The important two lines are the "Submitted-by:" and "Archive-name:" lines.
If would put a {machine/cpu-name}/program-name/part-number on the
"Archive-name:" line, people who use and save this stuff can use a program
such as "rkive" to save the articles in an appropriate place.

I know I'm probably just blowing a lot of hot air; 10% of the people posting
to the group will take my suggestion and that few won't make much difference.
-- 
		Glen Overby	<overby@plains.nodak.edu>
	uunet!plains!overby (UUCP)  overby@plains (Bitnet)

cagney@chook.ua.oz (Andrew Cagney - aka Noid) (08/04/90)

From article <5389@plains.UUCP>, by overby@plains.UUCP (Glen Overby):
> I'd like to propose a posting standard....

[Good proposal followed]

Any way, I have a further proposal relating to the management of the archives.

At present when someone posts an article to the net it is dropped into an
archive as is. When patches come round they are dropped into the same
directory. The poor end user is then left to fetch them & apply them in
succession :-)

For the australian archive I've been trying to avoid doing this. If a major
local product is posted I contact the poster and organize a compressed
tar file of what was posted. If the originator posts an update I get them
to send to me (using ftp), for the archive, an updated posting of their work.
By doing this I am managing to keep the archive tidy with out too much work by
the originator and me much  while there is greater convenience for the any one
that uses the archive.

Some notes are:

	- This is not suitable for posters (sp?) who do not have ftp access
	- It's probably ok for small archives (like oz) but not so usefull
	  for large archives.
	- The poster gets a little extra work
	- The archiver may have a little less work :-)
	- Who is responsible for postings that get taken over?

Any comments on this?

						Andrew Cagney

cagney@chook.ua.oz (Andrew Cagney - aka Noid) (08/04/90)

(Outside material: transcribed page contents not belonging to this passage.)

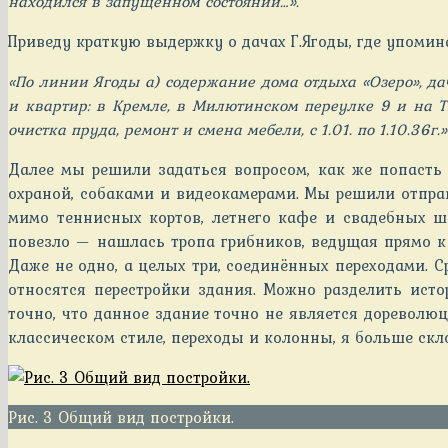
находился в запущенном состоянии…».
Приведу краткую выдержку о дачах Г.Ягоды, где упомин
«По линии Ягоды а) содержание дома отдыха «Озеро», да
и квартир: в Кремле, в Милютинском переулке 9 и на Тв
очистка пруда, ремонт и смена мебели, с 1.01. по 1.10.36г
Далее мы решили задаться вопросом, как же попасть 
охраной, собаками и видеокамерами. Мы решили отправ
мимо теннисных кортов, летнего кафе и свадебных ш
повезло — нашлась тропа грибников, ведущая прямо к 
Даже не одно, а целых три, соединённых переходами. С
относятся перестройки здания. Можно разделить ист
точно, что данное здание точно не является дореволю
классическом стиле, переходы и колонны, я больше скл
Рис. 3 Общий вид постройки.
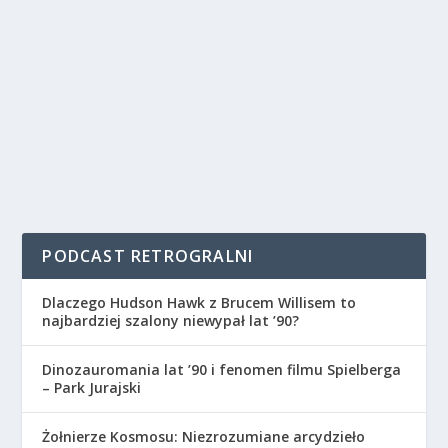
PODCAST RETROGRALNI
Dlaczego Hudson Hawk z Brucem Willisem to
najbardziej szalony niewypał lat ’90?
Dinozauromania lat ’90 i fenomen filmu Spielberga
– Park Jurajski
Żołnierze Kosmosu: Niezrozumiane arcydzieło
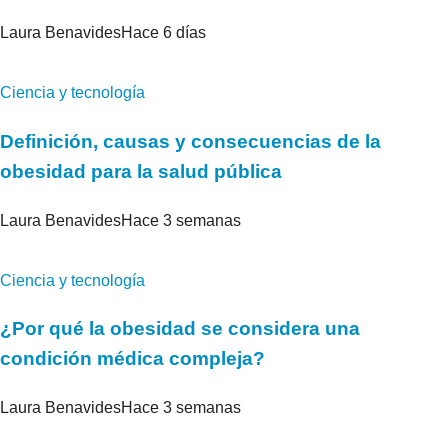
Laura Benavides
Hace 6 días
Ciencia y tecnología
Definición, causas y consecuencias de la
obesidad para la salud pública
Laura Benavides
Hace 3 semanas
Ciencia y tecnología
¿Por qué la obesidad se considera una
condición médica compleja?
Laura Benavides
Hace 3 semanas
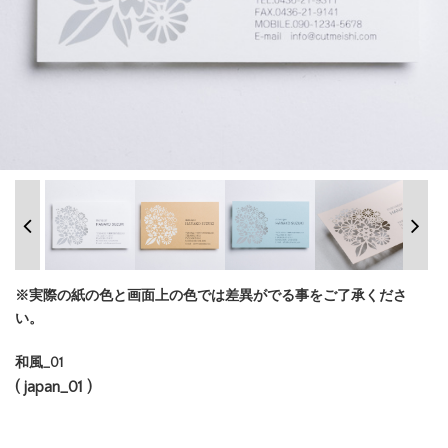
※実際の紙の色と画面上の色では差異がでる事をご了承くださ
い。
和風_01
( japan_01 )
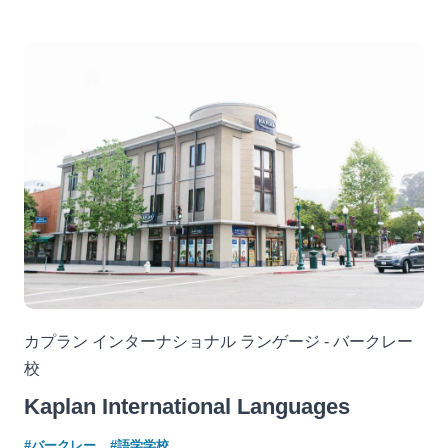
カプラン インターナショナル ランゲージ - バークレー
校
Kaplan International Languages
#バークレー
#語学学校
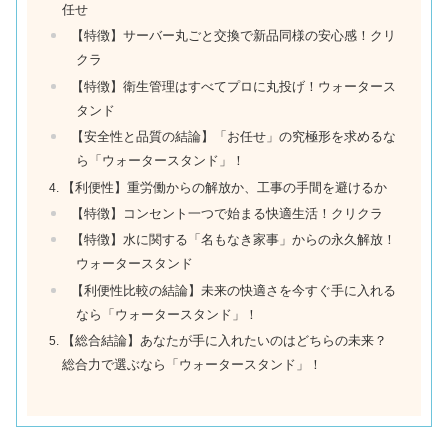
任せ
【特徴】サーバー丸ごと交換で新品同様の安心感！クリ
クラ
【特徴】衛生管理はすべてプロに丸投げ！ウォータース
タンド
【安全性と品質の結論】「お任せ」の究極形を求めるな
ら「ウォータースタンド」！
【利便性】重労働からの解放か、工事の手間を避けるか
【特徴】コンセント一つで始まる快適生活！クリクラ
【特徴】水に関する「名もなき家事」からの永久解放！
ウォータースタンド
【利便性比較の結論】未来の快適さを今すぐ手に入れる
なら「ウォータースタンド」！
【総合結論】あなたが手に入れたいのはどちらの未来？
総合力で選ぶなら「ウォータースタンド」！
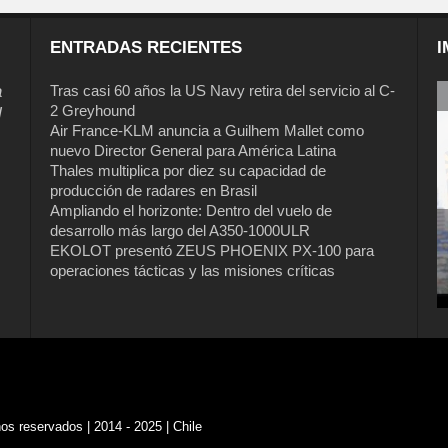
ENTRADAS RECIENTES
I
a
Tras casi 60 años la US Navy retira del servicio al C-
2 Greyhound
l
Air France-KLM anuncia a Guilhem Mallet como
nuevo Director General para América Latina
Thales multiplica por diez su capacidad de
producción de radares en Brasil
Ampliando el horizonte: Dentro del vuelo de
desarrollo más largo del A350-1000ULR
EKOLOT presentó ZEUS PHOENIX PX-100 para
Tras casi 60 años la US Navy retira del
operaciones tácticas y las misiones críticas
servicio al C-2 Greyhound
s reservados | 2014 - 2025 | Chile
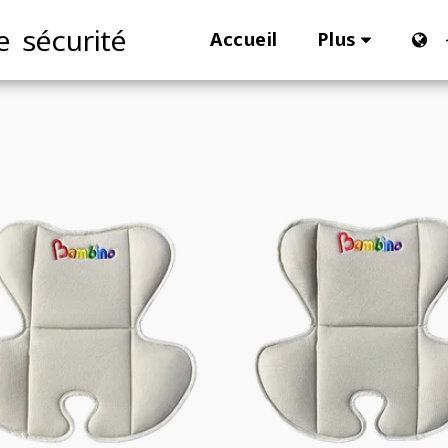
e sécurité
Plus
Accueil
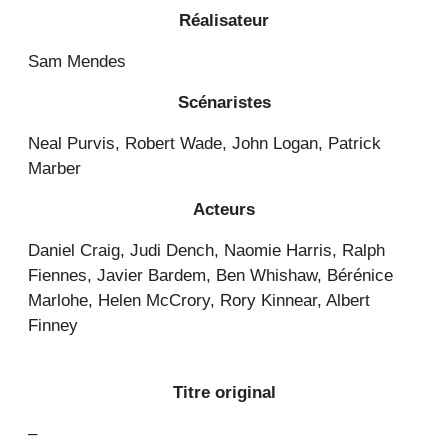
Réalisateur
Sam Mendes
Scénaristes
Neal Purvis, Robert Wade, John Logan, Patrick
Marber
Acteurs
Daniel Craig, Judi Dench, Naomie Harris, Ralph
Fiennes, Javier Bardem, Ben Whishaw, Bérénice
Marlohe, Helen McCrory, Rory Kinnear, Albert
Finney
Titre original
–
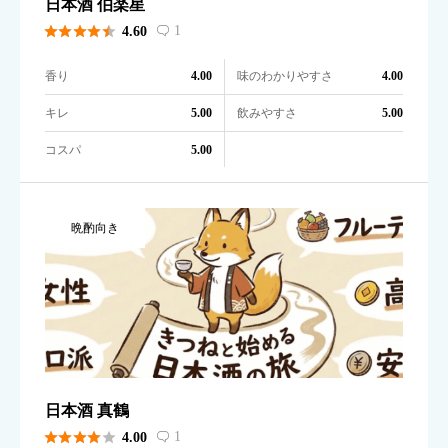
日本酒 伯楽星





1
4.60

香り
味のわかりやすさ
4.00
4.00
キレ
飲みやすさ
5.00
5.00
コスパ
5.00
晩酌向き
日本酒 真鶴





1
4.00

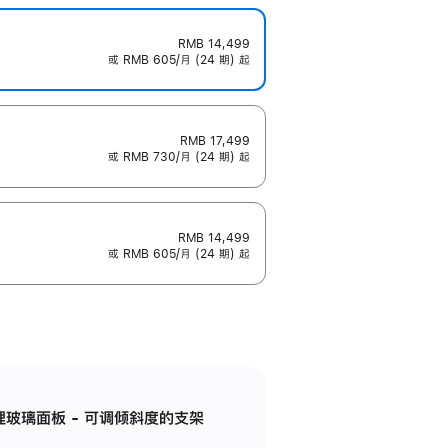
RMB 14,499
或 RMB 605/月 (24 期) 起
RMB 17,499
或 RMB 730/月 (24 期) 起
RMB 14,499
或 RMB 605/月 (24 期) 起
纳米纹理玻璃面板 - 可调倾斜度的支架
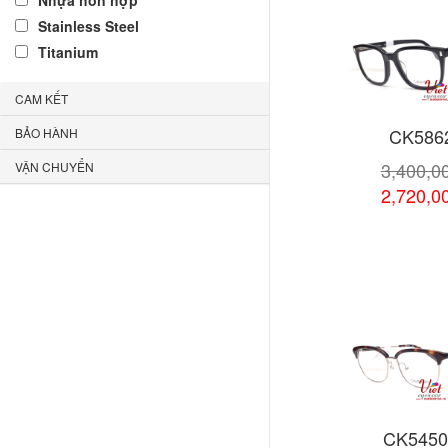
Nhựa hỗn hợp
Stainless Steel
Titanium
CAM KẾT
CK586
BẢO HÀNH
3,400,0
VẬN CHUYỂN
2,720,0
Xem chi
CK5450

From article <5389@plains.UUCP>, by overby@plains.UUCP (Glen Overby):
> I'd like to propose a posting standard....

If everyone adopts it you'll put me out of a job :-)

						Andrew Cagney

hyc@math.lsa.umich.edu (Howard Chu) (08/04/90)

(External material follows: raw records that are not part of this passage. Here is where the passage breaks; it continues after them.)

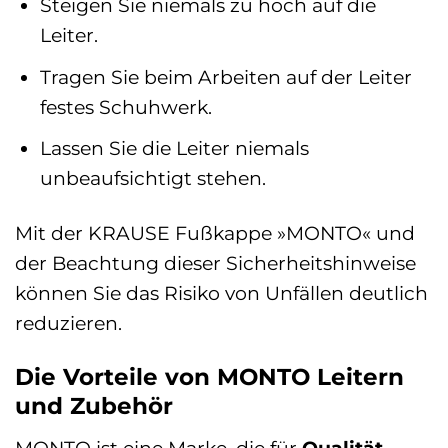
Steigen Sie niemals zu hoch auf die
Leiter.
Tragen Sie beim Arbeiten auf der Leiter
festes Schuhwerk.
Lassen Sie die Leiter niemals
unbeaufsichtigt stehen.
Mit der KRAUSE Fußkappe »MONTO« und
der Beachtung dieser Sicherheitshinweise
können Sie das Risiko von Unfällen deutlich
reduzieren.
Die Vorteile von MONTO Leitern
und Zubehör
MONTO ist eine Marke, die für
Qualität,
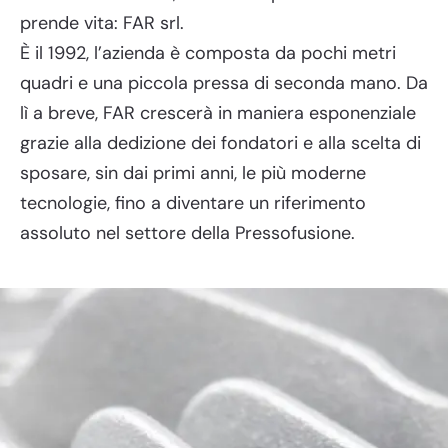
prende vita: FAR srl.
È il 1992, l’azienda è composta da pochi metri
quadri e una piccola pressa di seconda mano. Da
lì a breve, FAR crescerà in maniera esponenziale
grazie alla dedizione dei fondatori e alla scelta di
sposare, sin dai primi anni, le più moderne
tecnologie, fino a diventare un riferimento
assoluto nel settore della Pressofusione.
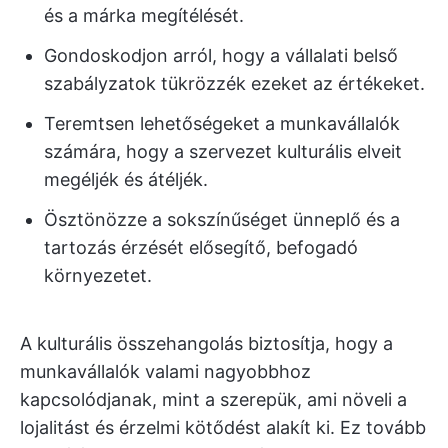
és a márka megítélését.
Gondoskodjon arról, hogy a vállalati belső
szabályzatok tükrözzék ezeket az értékeket.
Teremtsen lehetőségeket a munkavállalók
számára, hogy a szervezet kulturális elveit
megéljék és átéljék.
Ösztönözze a sokszínűséget ünneplő és a
tartozás érzését elősegítő, befogadó
környezetet.
A kulturális összehangolás biztosítja, hogy a
munkavállalók valami nagyobbhoz
kapcsolódjanak, mint a szerepük, ami növeli a
lojalitást és érzelmi kötődést alakít ki. Ez tovább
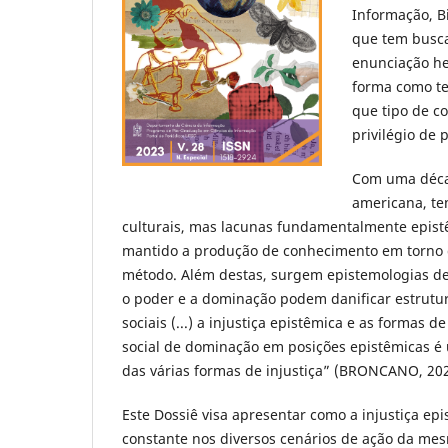
Informação, B
que tem busca
enunciação he
forma como te
que tipo de c
privilégio de 
Com uma décad
americana, tem
culturais, mas lacunas fundamentalmente epist
mantido a produção de conhecimento em torno d
método. Além destas, surgem epistemologias de
o poder e a dominação podem danificar estrutur
sociais (...) a injustiça epistêmica e as formas 
social de dominação em posições epistêmicas é
das várias formas de injustiça” (BRONCANO, 2020
Este Dossiê visa apresentar como a injustiça ep
constante nos diversos cenários de ação da m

In article <1280@sirius.ucs.adelaide.edu.au> cagney@chook.ua.oz (Andrew Cagney - aka Noid) writes:
>At present when someone posts an article to the net it is dropped into an
>archive as is. When patches come round they are dropped into the same
>directory. The poor end user is then left to fetch them & apply them in
>succession :-)

Yep, kind of a drag. I know that the version of arc archived on uunet doesn't
even have all of my updates in the directory, it just has my original posting.

>For the australian archive I've been trying to avoid doing this. If a major
>local product is posted I contact the poster and organize a compressed
>tar file of what was posted. If the originator posts an update I get them
>to send to me (using ftp), for the archive, an updated posting of their work.
>By doing this I am managing to keep the archive tidy with out too much work by
>the originator and me much  while there is greater convenience for the any one
>that uses the archive.

I try to do this with the atari archive here as well, sort of. We do all the
work, and don't usually keep in contact with the poster. When a shar file is
posted to one of the atari program groups, I repackage it into an arc file,
usually. I decode all uuencoded postings, as well. (Don't need uuencode for
an ftp service, and our mail server automatically uuencodes files on the fly.)
Upgrades to source postings tend to be complete replacements, so the issue
of applying patches to archive files doesn't usually arise.

>Some notes are:

>	- This is not suitable for posters (sp?) who do not have ftp access

It can work fine if the poster mails cdiffs or somesuch. Just puts more load
on the archivers...

>	- It's probably ok for small archives (like oz) but not so usefull
>	  for large archives.

Hey, going thru this effort saves space, at least. And a lot of time for
people using the archive.

>	- The poster gets a little extra work
>	- The archiver may have a little less work :-)
uh... right.  }-)

>	- Who is responsible for postings that get taken over?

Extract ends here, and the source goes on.